An Italian tradition in which I never had the opportunity to participate is the St. Joseph’s Table. I had read about it and heard about it from other Italian Americans, but it was not something my family celebrated. After finally attending last month, I can now really appreciate and understand this great Italian community tradition.
The St. Joseph’s Table is celebrated all over Italy with some variations depending on the town, but is said to have originated in Sicily. As the centuries-old story goes, Sicily was experiencing a long and devastating spring drought. Prayers were offered to St. Joseph and the rains came soon after, saving the crops and the region from famine. The St. Joseph Table was a way to celebrate and share the harvest and show appreciation to the Saint.
I attended the St. Joseph’s Table given by The Kalena Club of Cleveland at the Highland Heights Community Center on March 24. The Kalena Club of Cleveland was founded in 1923. Members are from Casacalenda, Campobasso, Italy, a paese where the St.

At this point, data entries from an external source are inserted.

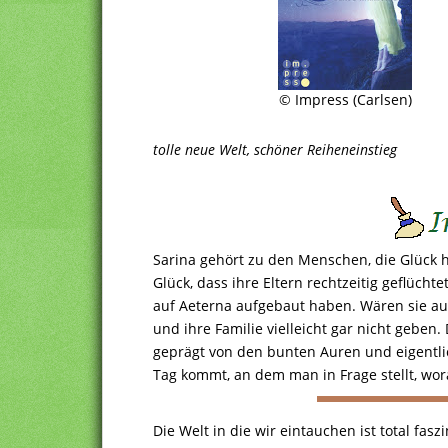
© Impress (Carlsen)
tolle neue Welt, schöner Reiheneinstieg
Sarina gehört zu den Menschen, die Glück h
Glück, dass ihre Eltern rechtzeitig geflücht
auf Aeterna aufgebaut haben. Wären sie au
und ihre Familie vielleicht gar nicht geben. 
geprägt von den bunten Auren und eigentlich
Tag kommt, an dem man in Frage stellt, wo
Die Welt in die wir eintauchen ist total fasz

Joseph Table has been celebrated for centuries. Incidentally, Cleveland has one of the largest populations of immigrants and descendants from Casacalenda in the U.S.
While the club has been in existence for over 95 years, they only began hosting the Tavola di San Giuseppe 13 years ago. Club member Giovanni Di Lalla had taken a trip with his wife to his hometown of Casacalenda in 2005, making sure to be there during St. Joseph’s Day. After getting back from Italy, Giovanni realized how much he missed the annual tradition and suggested to his fellow Kalena Club members that it would be great to host a St. Joseph Table and share the tradition here in Cleveland.
The meal that is served has many courses which are meatless because it occurs during Lent. I enjoyed all the courses, but particularly the beans (faggioli) course that contained chick peas (ceci), fava (fave) beans and peas (piselli). A course I found interesting and unique was the pasta with breadcrumbs and raisins (bucatini con mollica). I learned that breadcrumbs on pasta were a less expensive substitute for parmesan cheese which centuries ago many Italians could not afford. Also, in resembling sawdust, they remind us of St. Joseph’s profession as a carpenter.
What really struck me about the St. Joseph’s Table celebration is that it was entirely free and open to anyone who wished to come. Club Kalena is very welcoming and the members take it upon themselves to prepare the food which they provide and serve as well as prepare an altar to St. Joseph. It is not a fancy event or one organized to raise money. The spirit of the St. Joseph’s Table, besides honoring the saint, is the sharing of food and enjoying fellowship with others. It serves as a reminder of these important Italian cultural values that we should always keep present in our lives.